[コメント] ザ・ミソジニー(2022/日)
冒頭アバンタイトルの、ブランコのような鎖に吊られたベンチに座っているナオミ−中原翔子のショットから、ゾクゾクする。右にゆっくり横移動すると、画面左奥の階段を降りてくる白い衣装の女・ミズキ−河野知美(このミズキは幽霊か?)。この縦構図にも唸ってしまう。クレジット開けの、大牟田−横井翔二郎とミズキが、ベンツから降りて来て、洋館の中に入る一連のショットも抜群の構図の連続。何て肌理細かなカット割りだろう。
いくつかの強烈なストロングポイントのある映画だが、まずは、舞台となっている洋館が素晴らしい。この建物を見つけたことが、本作の勝因と云うべきだと思う。また、上にあげた3人の主要キャラが皆、とても面白い造型だが、しかし、中原も河野も凄い役者だと感じさせるのだ。特に、いくつかある唐突なキャラ変というかキャラのギアシフトが、ぶっ飛んでいる。

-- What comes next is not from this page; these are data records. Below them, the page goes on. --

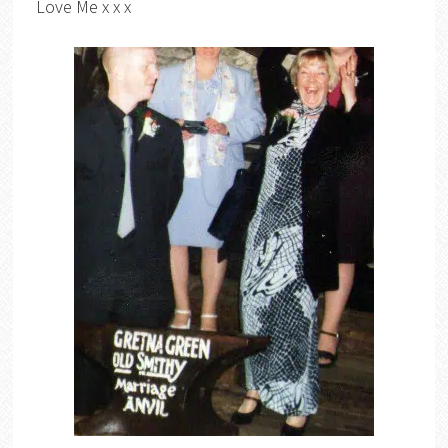
Love Me x x x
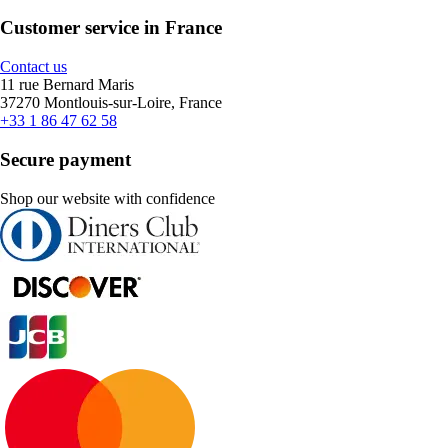
Customer service in France
Contact us
11 rue Bernard Maris
37270 Montlouis-sur-Loire, France
+33 1 86 47 62 58
Secure payment
Shop our website with confidence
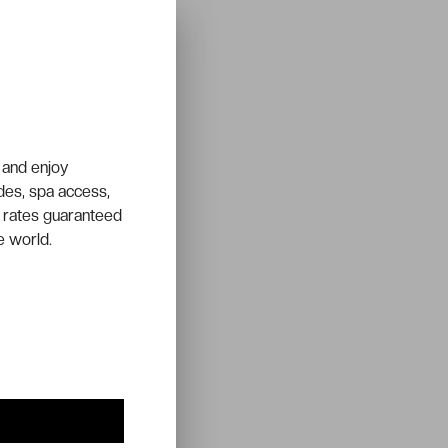
 and enjoy
ades, spa access,
 rates guaranteed
e world.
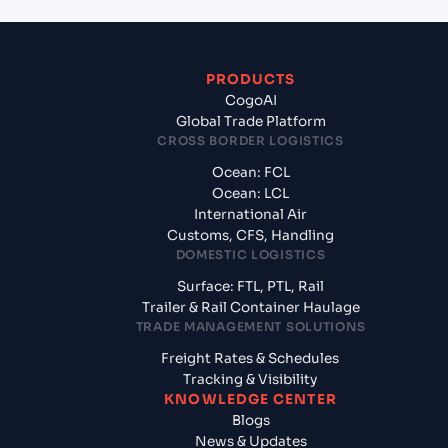
PRODUCTS
CogoAI
Global Trade Platform
CROSS BORDER LOGISTICS
Ocean: FCL
Ocean: LCL
International Air
Customs, CFS, Handling
DOMESTIC LOGISTICS
Surface: FTL, PTL, Rail
Trailer & Rail Container Haulage
TRADE MANAGEMENT SOLUTIONS
Freight Rates & Schedules
Tracking & Visibility
KNOWLEDGE CENTER
Blogs
News & Updates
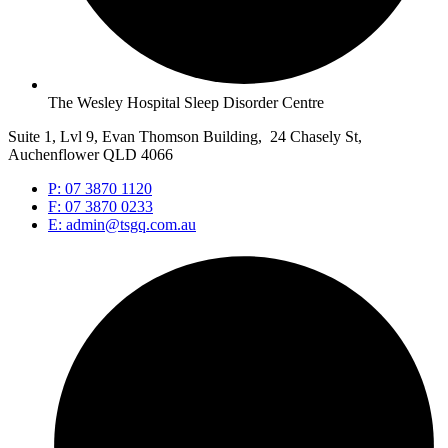
The Wesley Hospital Sleep Disorder Centre
Suite 1, Lvl 9, Evan Thomson Building, 24 Chasely St,
Auchenflower QLD 4066
P: 07 3870 1120
F: 07 3870 0233
E: admin@tsgq.com.au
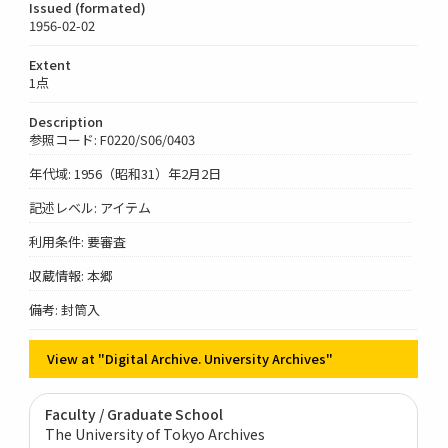
Issued (formated)
1956-02-02
Extent
1点
Description
参照コード: F0220/S06/0403
年代域: 1956（昭和31）年2月2日
記述レベル: アイテム
利用条件: 要審査
収蔵情報: 本郷
備考: 封筒入
View at "Digital Archive. University Archives"
Faculty / Graduate School
The University of Tokyo Archives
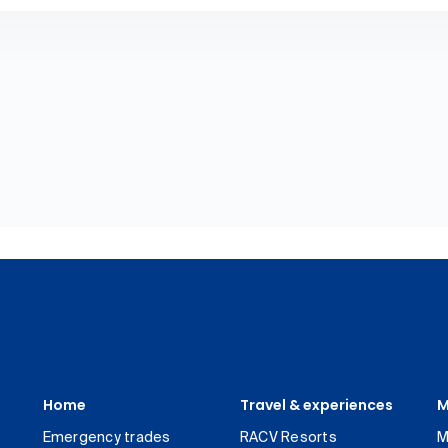
Home
Travel & experiences
M
Emergency trades
RACV Resorts
M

大牟田が当初ミズキのマネージャーというより、付き人のような、部下のような人だと思っていると、途中からナオミと結託し始め、偉そうになる、なんて部分もあるが、河野はミズキの少女時代のフラッシュバック(と私は解した)シーンも演じるし、はたまた、ミズキの母親となって登場した際の、うって変わった傲岸不遜な造型には驚かされる。また、中原−ナオミは、一応一貫性のある人物のはずだが、いきなりの降霊シーンにおける豹変や、大牟田と演劇的な衣装(古代ローマ風?)で登場し、軽口を云い始めたり、右手を上に突き上げるポーズを決めた後、派手な劇伴がかかる中、二重円(魔法陣)の結界を作る場面などは、ハメを外し過ぎとも思うのだが、実に興奮させられたのだ。
ちょっとひっかかった部分も書いておくと、上述の降霊場面における二重露光の演出は、序盤の怖がらせどころではあるが、チープだと思った。ただし、事前に決めておいた合言葉(「すべては神秘に始まり政治に終わる」)が反故にされることで、霊が退いたのかどうか分からないスリルはいい。あと、1階の奥の、開かずの部屋の扱いは、私はイマイチ中途半端というか、もっと鮮やかな使われ方を期待していたのだ。
#冒頭クレジットが通常のエンドロール情報まで出るのだが、監督名の表示が、その他大勢の中に小さく出る。最後は「終」のみで、エンドロールなし。